# Starting over



## eqstrnathlete (Dec 9, 2012)

Hello. After losing yet another entire flock to some wild critter, I've bit the bullet and purchased a strong coop. I am starting over with baby chicks. I want to put the coop in my backyard bec it is nearer the water and we can see it from the back deck, and is farther from the tree line. However, it is full sun from sun up until sun down. I have another place to put it but it is on the other side of the house, sways from water, and at the tree line. I live in Missouri where summer is 90-100* with 70-100% humidity and winter lows in the 20's. I am torn and do not know where to place my coop.


----------



## seminole wind (Aug 22, 2015)

Hi, welcome to the world of chicken! I see what you mean about where to put the coop. There was no choice for me to make in Florida, LOL. I do think that chickens handle cold better than hot. I think your weather is pretty mild, not really hot or cold for a long time. So I don't know, I don't think one will be better than the other as long as you do provide shade and put ice in their water when it's hot.


----------



## robin416 (Sep 8, 2013)

You already bought it? If not, can you choose a roof color? One that will reflect the sun back and not absorb it like the darker colors. Is the underside insulated or sheathed with wood to prevent the heat from the metal sinking in to the coop?

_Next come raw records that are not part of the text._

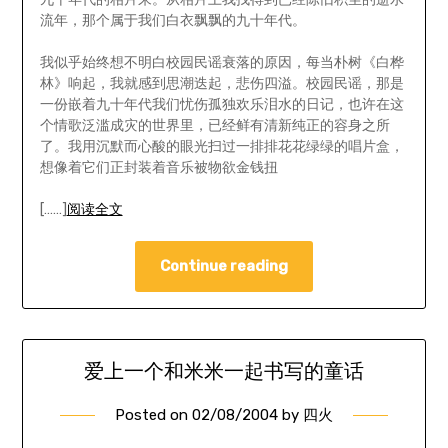
流年，那个属于我们白衣飘飘的九十年代。
我似乎始终想不明白校园民谣衰落的原因，每当朴树《白桦
林》响起，我就感到思潮迭起，悲伤四溢。校园民谣，那是
一份嵌着九十年代我们忧伤孤独欢乐泪水的日记，也许在这
个情歌泛滥成灾的世界里，已经鲜有清新纯正的容身之所
了。我用沉默而心酸的眼光扫过一排排花花绿绿的唱片盒，
想像着它们正封装着音乐被物欲金钱扭
[……]
阅读全文
Continue reading
爱上一个和米米一起书写的童话
Posted on
02/08/2004
by
四火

If the coop is on the south side of the house place it with the doors facing the house. The outside pen will be in more shade than sun. Use light weave, light colored shade cloth on the sides to reflect sun. And if you see them panting, hose down everything. You can also buy misters at the big box stores to turn on when it gets unbearable for them.


----------



## eqstrnathlete (Dec 9, 2012)

It is sold as is-no color requests. The coop would be on the east side of the house so I guess it would need to face a diff direction.


----------



## eqstrnathlete (Dec 9, 2012)

Oh and the roof of the inside coop is insulated with insulation


----------



## robin416 (Sep 8, 2013)

What kind of insulation? Birds like nothing better than to attack foam insulation. They'll eat down in nothing flat.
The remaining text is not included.